:: Provided data
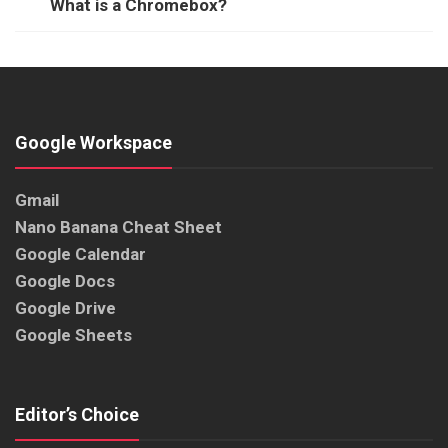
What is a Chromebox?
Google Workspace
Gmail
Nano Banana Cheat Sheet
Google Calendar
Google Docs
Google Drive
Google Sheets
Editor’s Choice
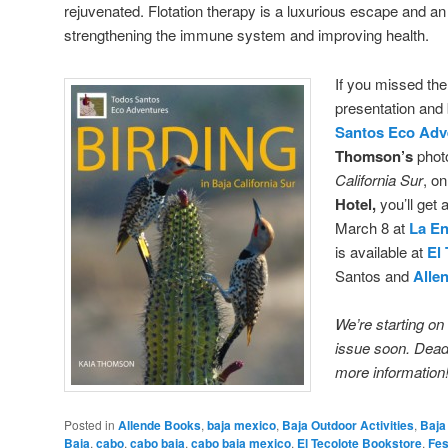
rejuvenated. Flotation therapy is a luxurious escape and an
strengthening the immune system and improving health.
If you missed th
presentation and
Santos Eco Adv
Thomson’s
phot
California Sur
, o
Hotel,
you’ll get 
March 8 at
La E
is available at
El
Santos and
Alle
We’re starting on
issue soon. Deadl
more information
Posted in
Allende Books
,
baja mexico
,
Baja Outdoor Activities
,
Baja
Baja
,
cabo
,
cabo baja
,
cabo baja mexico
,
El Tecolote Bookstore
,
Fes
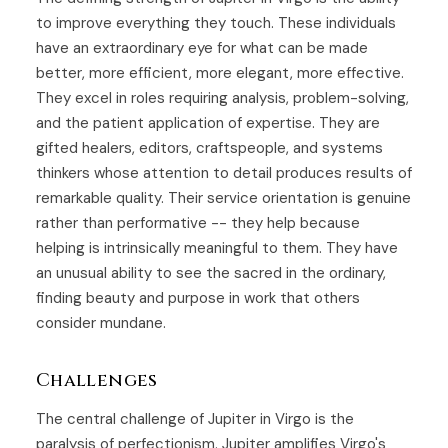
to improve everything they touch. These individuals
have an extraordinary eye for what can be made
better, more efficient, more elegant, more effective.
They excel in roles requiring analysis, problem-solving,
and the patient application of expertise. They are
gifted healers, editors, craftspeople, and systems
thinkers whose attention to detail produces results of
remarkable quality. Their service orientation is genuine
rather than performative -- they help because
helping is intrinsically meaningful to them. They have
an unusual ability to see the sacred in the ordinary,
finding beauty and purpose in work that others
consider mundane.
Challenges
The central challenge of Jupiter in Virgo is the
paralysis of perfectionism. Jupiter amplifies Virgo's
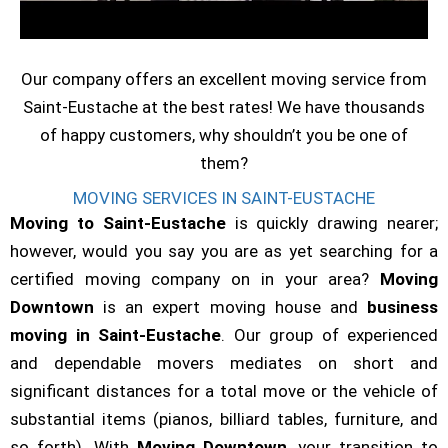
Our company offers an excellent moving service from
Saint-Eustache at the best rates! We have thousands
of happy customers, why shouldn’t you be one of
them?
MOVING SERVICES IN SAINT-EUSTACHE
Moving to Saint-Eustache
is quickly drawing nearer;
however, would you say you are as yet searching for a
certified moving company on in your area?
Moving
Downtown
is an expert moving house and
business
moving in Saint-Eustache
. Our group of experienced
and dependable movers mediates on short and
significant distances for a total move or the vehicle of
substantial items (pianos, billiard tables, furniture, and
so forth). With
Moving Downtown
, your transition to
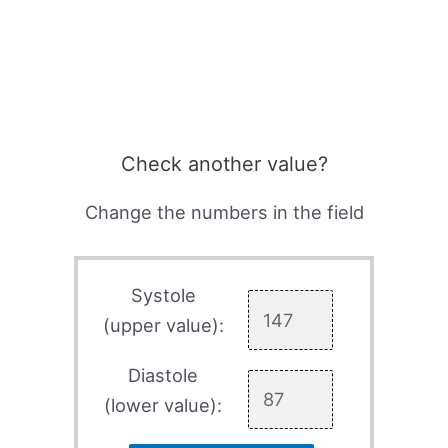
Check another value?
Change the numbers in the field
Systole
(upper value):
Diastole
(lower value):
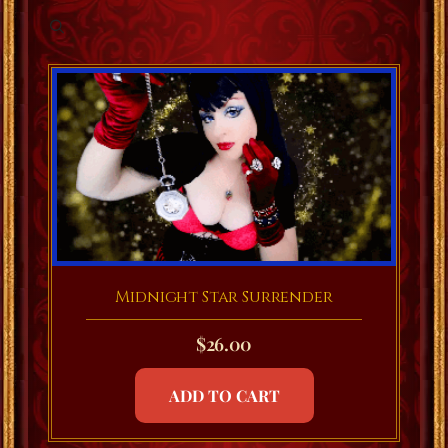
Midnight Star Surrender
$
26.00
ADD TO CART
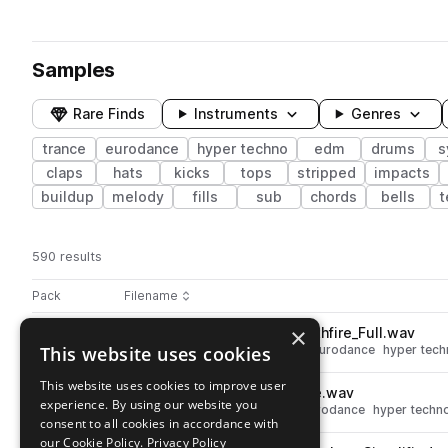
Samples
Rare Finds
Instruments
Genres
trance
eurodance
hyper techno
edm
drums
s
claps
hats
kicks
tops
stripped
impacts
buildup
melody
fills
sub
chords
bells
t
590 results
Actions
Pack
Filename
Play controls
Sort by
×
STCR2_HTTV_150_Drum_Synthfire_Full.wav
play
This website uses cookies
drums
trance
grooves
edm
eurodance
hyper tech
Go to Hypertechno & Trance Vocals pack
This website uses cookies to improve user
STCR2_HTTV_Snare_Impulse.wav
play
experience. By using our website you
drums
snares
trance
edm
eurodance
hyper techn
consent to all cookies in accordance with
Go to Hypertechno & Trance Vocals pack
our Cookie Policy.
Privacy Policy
::::
--- Work instructions ---
Looking above, find the stretch of lines that opens with the one holding "Nano Banana Cheat Sheet" and closes with the one holding "helping is intrinsically". Copy it exactly, pictures excluded.

--- Answer section ---
Nano Banana Cheat Sheet
Google Calendar
Google Docs
Google Drive
Google Sheets
Editor’s Choice
rejuvenated. Flotation therapy is a luxurious escape and an
strengthening the immune system and improving health.
If you missed th
presentation and
Santos Eco Adv
Thomson’s
phot
California Sur
, o
Hotel,
you’ll get 
March 8 at
La E
is available at
El
Santos and
Alle
We’re starting on
issue soon. Deadl
more information
Posted in
Allende Books
,
baja mexico
,
Baja Outdoor Activities
,
Baja
Baja
,
cabo
,
cabo baja
,
cabo baja mexico
,
El Tecolote Bookstore
,
Fes
to improve everything they touch. These individuals
have an extraordinary eye for what can be made
better, more efficient, more elegant, more effective.
They excel in roles requiring analysis, problem-solving,
and the patient application of expertise. They are
gifted healers, editors, craftspeople, and systems
thinkers whose attention to detail produces results of
remarkable quality. Their service orientation is genuine
rather than performative -- they help because
helping is intrinsically meaningful to them. They have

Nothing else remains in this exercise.